Di tengah kami menyantap Raciones dan Strawberry Blush meletuslah suara yang tak enak didengar kuping, (mungkin) juga hati. Maya flatulensi a.k.a kentut! Kejadiannya sangat tiba-tiba dan penuh spontanitas. Saya lihat air muka Maya yang sebelumnya bening langsung memucat. Dia merunduk, lalu melirik saya dengan kikuk. Saya tahu hatinya tengah dipagut rasa malu. Sampai-sampai dia bersikap laksana penderita kusta yang harus disingkirkan dari pemandangan semua orang. Di dalam bola matanya terpancar berbagai macam perasaan. Takut, sesal, payah, dan malu timbul-tenggelam di situ. Orang-orang di sekeliling kami memusatkan perhatiannya kepada kami. Sebagian ada yang langsung tak acuh, namun tak sedikit pula yang berbisik-bisik dan mendelik sinis.
Saya tersenyum dan memberi tatapan yang lembut untuk melipur hati Maya yang tengah gulana. Saya isyaratkan bahwa saya sedikitpun tak terganggu oleh suara yang meletus dari lubang duburnya itu, yang kemudian menguarkan aroma yang busuk itu. Namun, dari sorot matanya yang berair, tahulah saya bahwa dia butuh penegasan yang lebih dari itu. Maka saya genggam jemari tangan kanannya, dan saya tatap satu-persatu mereka yang masih menumbukkan mata kepada kami. Seolah-olah saya katakan kepada mereka. ‘Perempuan yang kentut ini kekasih saya. Maafkan dia karena dia tidak sengaja. Tetapi saya siap menghardik kalian, kalau kalian membalasnya secara berlebihan yang berujung menyakiti hatinya’.

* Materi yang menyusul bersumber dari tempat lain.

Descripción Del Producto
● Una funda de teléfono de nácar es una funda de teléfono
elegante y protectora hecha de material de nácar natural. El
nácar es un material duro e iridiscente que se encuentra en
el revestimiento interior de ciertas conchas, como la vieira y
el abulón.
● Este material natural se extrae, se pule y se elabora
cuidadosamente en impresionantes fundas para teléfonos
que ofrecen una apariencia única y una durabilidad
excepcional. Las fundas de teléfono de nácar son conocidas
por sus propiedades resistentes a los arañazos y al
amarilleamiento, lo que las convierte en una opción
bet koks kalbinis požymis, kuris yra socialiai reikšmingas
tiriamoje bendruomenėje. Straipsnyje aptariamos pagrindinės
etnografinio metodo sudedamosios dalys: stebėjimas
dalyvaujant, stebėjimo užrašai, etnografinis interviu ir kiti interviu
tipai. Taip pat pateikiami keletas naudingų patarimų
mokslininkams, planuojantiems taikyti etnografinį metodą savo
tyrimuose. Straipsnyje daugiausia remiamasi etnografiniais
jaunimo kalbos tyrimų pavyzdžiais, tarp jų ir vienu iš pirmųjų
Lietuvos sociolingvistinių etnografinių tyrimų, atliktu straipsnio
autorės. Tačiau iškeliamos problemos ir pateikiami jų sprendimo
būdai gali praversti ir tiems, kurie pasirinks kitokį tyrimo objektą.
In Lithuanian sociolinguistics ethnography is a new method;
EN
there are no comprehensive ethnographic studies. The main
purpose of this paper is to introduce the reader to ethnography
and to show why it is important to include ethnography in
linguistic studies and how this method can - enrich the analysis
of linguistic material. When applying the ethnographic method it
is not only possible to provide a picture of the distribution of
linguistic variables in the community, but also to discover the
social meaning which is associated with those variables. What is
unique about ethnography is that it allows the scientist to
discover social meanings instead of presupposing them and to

Saya kembalikan tatapan saya kepada Maya. Lalu membisikkan kata-kata yang mungkin bisa membangkitkan lagi gairahnya untuk melanjutkan makan malam kami. ‘Tidak apa-apa’. Desis saya. Dan syukurlah, setelah itu, wajah Maya yang kejang kembali lentur. Dia membalas saya dengan senyum yang menyisakan raut penyesalan. Berkali-kali dia meminta maaf atas kejadian yang memalukan itu di dalam taxi - di tengah perjalanan saya mengantarnya pulang. Dia berterimakasih pula karena pemakluman saya yang dirasakannya begitu besar.
“Apa kau sedang masuk angin?”
Maya menggeleng. Dia lalu mengatakan, bahwa dia memang tidak bisa menahan tekanan gas akibat gerakan peristaltik usus itu barang sedetikpun. Kebiasaan anehnya itu sudah berlangsung sedari dia masih kanak-kanak. Alhasil, mereka yang tidak tahu hal itu, menganggap dia kentut sembarangan dan tidak tahu sopan santun.

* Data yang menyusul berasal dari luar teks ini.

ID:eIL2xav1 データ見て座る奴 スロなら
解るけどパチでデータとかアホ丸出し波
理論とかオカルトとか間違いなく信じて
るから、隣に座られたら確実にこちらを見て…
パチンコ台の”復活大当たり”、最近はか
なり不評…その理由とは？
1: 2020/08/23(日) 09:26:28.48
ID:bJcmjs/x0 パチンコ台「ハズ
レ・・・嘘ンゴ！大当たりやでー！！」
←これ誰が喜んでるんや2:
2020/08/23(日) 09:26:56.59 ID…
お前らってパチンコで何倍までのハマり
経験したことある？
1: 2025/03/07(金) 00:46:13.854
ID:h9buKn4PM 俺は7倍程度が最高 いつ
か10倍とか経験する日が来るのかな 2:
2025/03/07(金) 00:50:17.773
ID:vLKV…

“Bersamaku jadilah bagaimana dirimu adanya. Kewanitaanmu di mataku tak akan jatuh hanya karena kebiasaan anehmu itu,” imbuh saya.
Maya tersenyum. Kepalanya yang bulat seperti telur disandarkannya di bahu saya. Lengan kiri saya didekapnya mesra. Hangat. Meski di luar sana hujan sudah tumpah.